The Pay-What-You-Want model is not a valid way to build a substantial PDF publishing business.
It is a publicity stunt, a novelty that will wear thin very quickly and sales will drop. Imagine if 6d6 had a back-catalog of 10 titles, all of which were Pay-What-You-Want. I suspect people would pay about the same as they did in the experiment but spread that money over an entire shopping basket-full of PDFs rather than a single title.
The other down side is reputation and branding. If 6d6 kept releasing our products using Pay-What-You-Want we would end up being known as the company that does Pay-What-You-Want. What 6d6 wants to be known as is as a company that produces innovative, high quality RPG products.
Why App Pricing Is A Bad Idea
The logic seems to be that by reducing price, sales will not only increase but increase significantly because when the price is so cheap it becomes a disposable item. At this price point, people will buy it without a second thought just like a can of pop or cup of coffee. After all, its only $1.99, if the PDF turns out to be rubbish, who cares?
However, for most people, most of the time, this is a bad idea.
Price is Elastic
The principal is known by economists as Price Elasticity of Demand.
In English it means that if you drop your price by 10%, you won’t see a 10% increase in sales. The reverse is also true. A 10% increase in price will not cause a 10% decrease in sales. Each product in each market place has its own elasticity and it is impossible to predict how any product will behave.
This is a critical point of sellers of all goods because if you can raise your price by 10% but only lose 1% of the sales, you generate a lot more revenue.
Why You Cannot Make Money with App-Priced PDFs
According to Google Analytics, the 6d6 RPG page received 507 Absolute Unique Visitors during the experiment which converted into 10 sales. A conversion rate of visitors to sales of 2%. This small figure is very high. Much higher than most web retailers see, much higher than we see with our range of 28mm miniatures and higher than we saw on RPGNow (currently 0.2%).
To sell 100 copies 6d6 would of needed ten times more traffic, or about 5000 unique visitors. As any blogger or small publisher will tell you, this is not easy but it is possible. With an average sales price of £4.46 per copy that would of earned me £446 before costs. Assuming I was paid Minimum Wage (£5.93) that works out at the equivalent of 75 hours work. Which is around about how much time I put directly into that PDF.

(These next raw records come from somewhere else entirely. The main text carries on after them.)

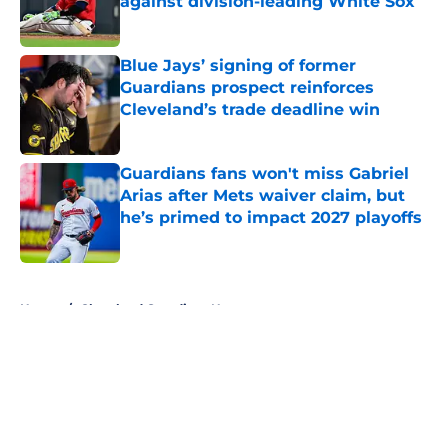
against division-leading White Sox
Published by on Invalid Date
Blue Jays’ signing of former
Guardians prospect reinforces
Cleveland’s trade deadline win
Published by on Invalid Date
Guardians fans won't miss Gabriel
Arias after Mets waiver claim, but
he’s primed to impact 2027 playoffs
Published by on Invalid Date
5 related articles loaded
Home
/
Cleveland Guardians News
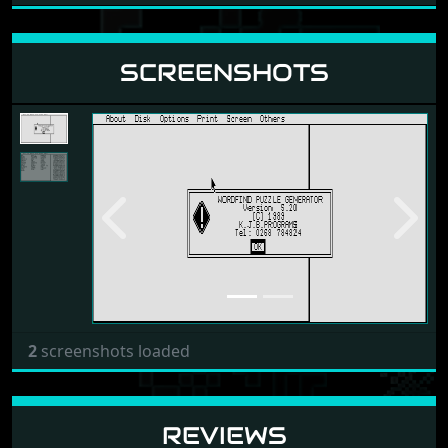
SCREENSHOTS
Previous
Next
2
screenshots loaded
REVIEWS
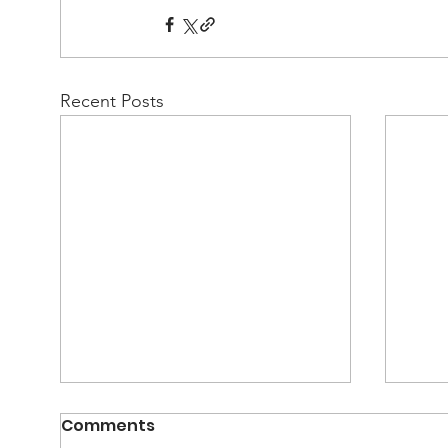
Recent Posts
Comments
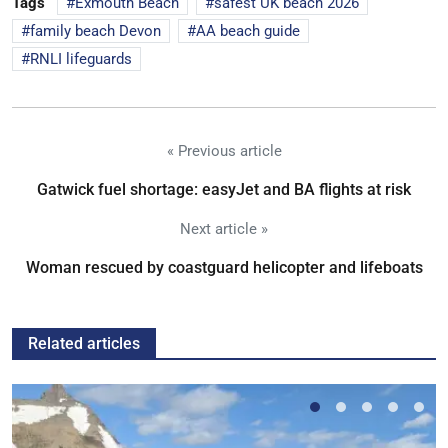
Tags
Exmouth Beach
safest UK beach 2026
family beach Devon
AA beach guide
RNLI lifeguards
« Previous article
Gatwick fuel shortage: easyJet and BA flights at risk
Next article »
Woman rescued by coastguard helicopter and lifeboats
Related articles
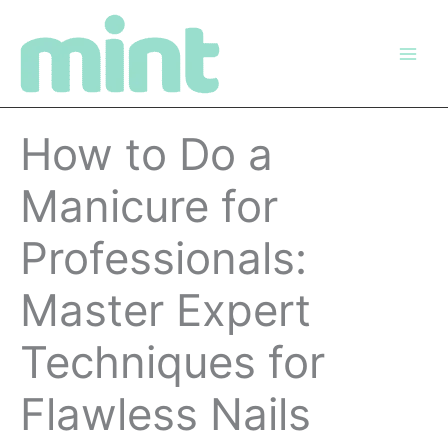
Skip
to
content
How to Do a
Manicure for
Professionals:
Master Expert
Techniques for
Flawless Nails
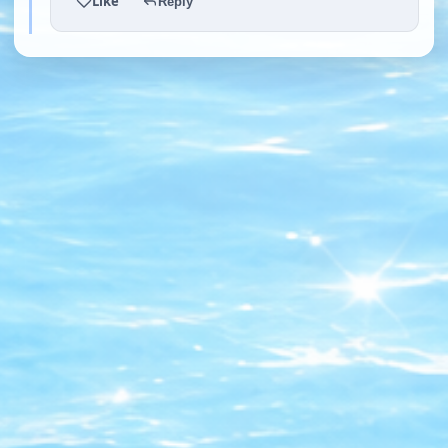
Like
Reply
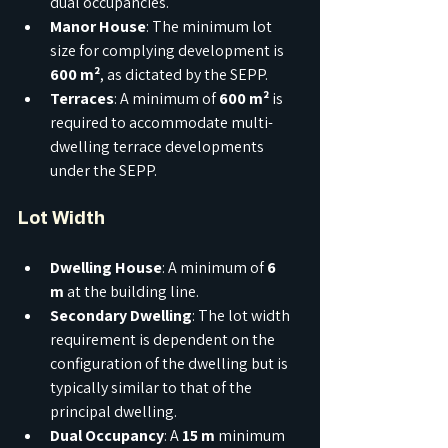
dual occupancies.
Manor House
: The minimum lot 
size for complying development is 
600 m²
, as dictated by the SEPP.
Terraces
: A minimum of 
600 m²
 is 
required to accommodate multi-
dwelling terrace developments 
under the SEPP.
Lot Width
Dwelling House
: A minimum of 
6 
m
 at the building line.
Secondary Dwelling
: The lot width 
requirement is dependent on the 
configuration of the dwelling but is 
typically similar to that of the 
principal dwelling.
Dual Occupancy
: A 
15 m
 minimum 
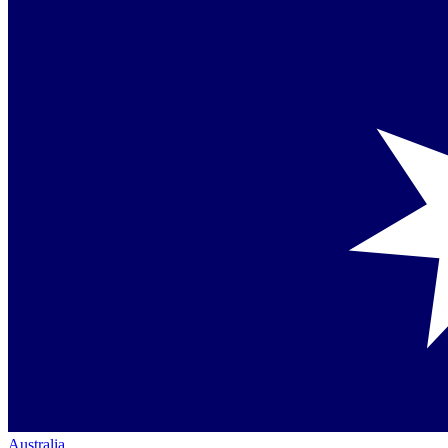
Australia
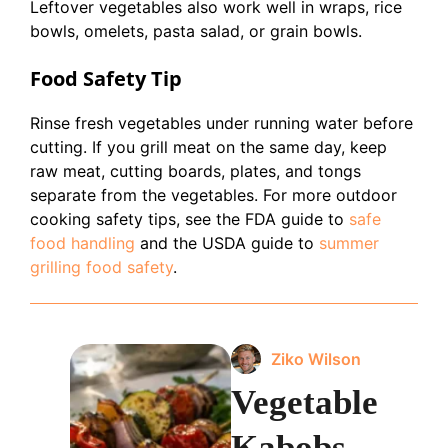
Leftover vegetables also work well in wraps, rice
bowls, omelets, pasta salad, or grain bowls.
Food Safety Tip
Rinse fresh vegetables under running water before
cutting. If you grill meat on the same day, keep
raw meat, cutting boards, plates, and tongs
separate from the vegetables. For more outdoor
cooking safety tips, see the FDA guide to
safe
food handling
and the USDA guide to
summer
grilling food safety
.
Ziko Wilson
Vegetable
Kabobs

To make the same amount with App-Priced PDFs for £1 we would need to sell 446 copies which requires 22300 visitors. Getting that number of unique people onto a single page is really difficult for anyone other than a large company with an established brand.
But this assumes a sales rate of 2%. What if it was the same rate as we saw on RPG Now (0.2%)?
At the average price of £4.46 I would need 50000 visitors to earn myself the bare minimum of livings. At £1 we would need 223000 visitors. Not far off a quarter of a million visitors!
Even if Wizards put the Players Handbook for sale for £1 they could not get that level of traffic.
When To Use App-Pricing or Pay-What-You-Want
There are times when dirt cheap or novelty charging schemes may be effective.
- For small, cheap to make products – e.g. single encounters – products that only take a few hours to create and cannot command a larger price.
- Special Editions – If you have an old product then wrap it up in new packaging and ship it at a lower price. This is what Postmortem Studio has done with their Invaderz product and I suspect this will be cost effective.
- Charity and other special events – When the normal rules don’t or you need the extra publicity.
The Price Is Not Important
What matters is the price in context to how you market and sell a product.
What isn’t obvious is that it is no harder to sell expensive goods than it is to sell cheap goods. Both approaches to pricing need to fit into the broader marketing, branding and product development strategies.
Getting this mix of price, brand and product quality right is difficult which is why so many businesses fail.